Software takes itself too seriously. It’s time to have some fun. For far too long, software has been designed and created around one single metric - revenue. And often, increasing revenue creates negative behaviour for us - the humans. Designs are created to maximize clicks and to be more addictive than nicotine. We are constantly bombarded with notifications and alerts, and we are forced to make decisions in a split second. On top of this, building software has never been more complex. Although we have a wonderful array of technology at our disposal to scale an application to millions of people, it’s also incredibly complex to build and maintain.
We cannot abandon these metrics. Ultimately, it keeps the world turning. But we should introduce some “whimsey”.
| whimsical wim-zi-kal | definition: playfully quaint or fanciful behaviour or humour.
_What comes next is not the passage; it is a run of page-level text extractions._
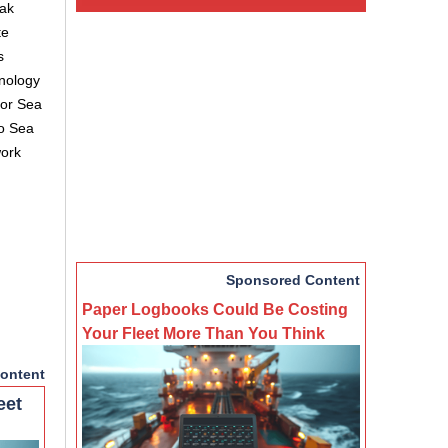
eak
te
s
hnology
for Sea
to Sea
work
Sponsored Content
Paper Logbooks Could Be Costing
Your Fleet More Than You Think
ontent
eet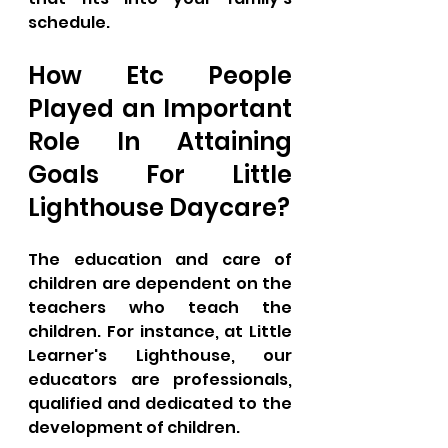
schedule.
How Etc People 
Played an Important 
Role In Attaining 
Goals For Little 
Lighthouse Daycare?
The education and care of 
children are dependent on the 
teachers who teach the 
children. For instance, at Little 
Learner's Lighthouse, our 
educators are professionals, 
qualified and dedicated to the 
development of children. 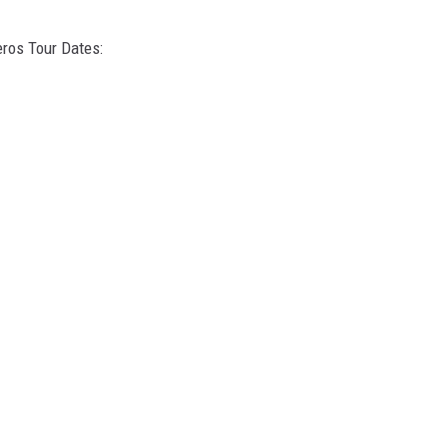
eros Tour Dates:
We should be able to build software that is fun to use, that makes us smile, and that makes us feel good about ourselves.
Enter Whimsical Software.
The Whimsical Software Manifesto
- Be playful. Discard the boring blues and greys. Use bright colours, delightful interactions, playful sounds and animations. Software should be like a playground, not a prison. In some cases, people perhaps spend more time using your software than they do with their family. So, it should be an enjoyable place that allows them to do their job.
- Be kind. Most revenue generation from software arises from hoovering up masses of data. Whimsical software should be kind, capturing only what data is needed to deliver a better experience. It should be kind to the environment, running on efficient architectures (e.g. serverless) and using minimal resources. And it should encourage us get the task done, and then log off.
- Be helpful. How many times have you wondered what an error message was, how a particular edge case function could be done or how to use a particular feature? Whimsical software should be helpful, providing guidance when needed. And automating as much as possible.
Whimsical software is not a particular aesthetic or technology. It’s a way of building tools to empower people, not to enslave them. You could have an old school terminal interface, or a modern web application. It doesn’t matter. What matters is that it’s fun to use, and that it makes you smile.